Spécialiste de l’évolution du travail enseignant en France , en Europe et au Québec, Christian Maroy (Université de Montréal) décrypte ce que le New Public Management fait au métier enseignant. Redéfinition du temps de travail, élargissement des tâches, contrôle serré des enseignants et de l’enseignement, mise en concurrence des professeurs il montre le coût humain coûteux d’une réforme qui n’apporte pas de réelle amélioration du niveau des élèves. Lisez pour mieux comprendre les projets ministériels…
Le gouvernement français, à travers la réforme des retraites, veut changer le métier enseignant et notamment augmenter le temps de travail des enseignants. Est-ce une tendance générale des pays développés ?
En fait la question n’est pas seulement la hausse du temps de travail mais la redéfinition de ce temps. Jusqu’à récemment en France comme en Belgique on calculait le temps de travail des enseignants sur la base d’un nombre d’heures de cours donnés aux élèves. On savait implicitement qu’on doublait ce temps avec les préparations, les corrections et le travail de collaboration. Dans beaucoup de pays la tendance est à redéfinir le temps en comptant le temps des cours et le temps disponible pour l’école. C’est le cas par exemple en Angleterre et dans les pays scandinaves. On attend maintenant aussi du travail de collaboration, de remédiation. C’est vraiment une tendance générale. Evidemment quand on redéfinit ainsi avec précision le travail enseignant celui-ci devient plus contraignant.
En fait c’est un élargissement du travail enseignants ?
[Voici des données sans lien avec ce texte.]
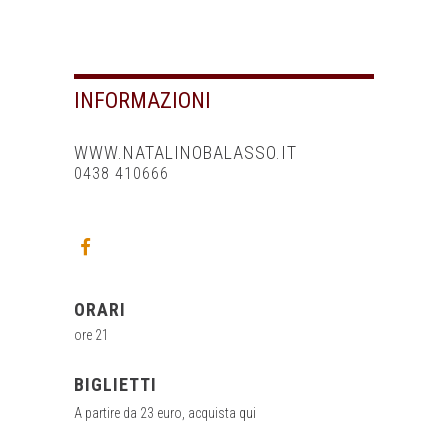
INFORMAZIONI
WWW.NATALINOBALASSO.IT
0438 410666
ORARI
ore 21
BIGLIETTI
A partire da 23 euro, acquista
qui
Ce qui était implicite devient explicite. Un exemple en Belgique avec le nouveau « Pacte pour un enseignement d’excellence » défini par un décret de mars 2019. Le métier enseignant est défini selon 5 composantes : le face à face pédagogique, les préparations et corrections, le travail collaboratif, la formation continue qui devient obligatoire et le service à l’école : par exemple accompagner des voyages scolaires, recevoir les parents, faire de la remédiation.
Est ce que cela augmente le temps de travail ?
Quand j’ai travaillé sur ce sujet, j’ai trouvé que les enseignants travaillaient environ 40 h par semaine. La redéfinition du métier va augmenter le temps de travail de certains mais pas de tous.
En France on voit un controle plus serré des enseignants avec des injonctions pédagogiques, des évaluations nationales systématiques etc. Cette pression hiérarchique est elle aussi une tendance générale ?
Quand on explicite ce qui est attendu on permet des formes de controle par la direction ou l’inspection là où elle existe. Ca donne des points d’appui pour demander des comptes. Mais le controle prend d’autres formes que hiérarchiques.
Le nouveau management public introduit une surveillance plus serrée des pratiques enseignantes. Cela passe moins par le travail en classe que par le travail d’évaluation des enseignants et la manière dont ils couvrent le programme.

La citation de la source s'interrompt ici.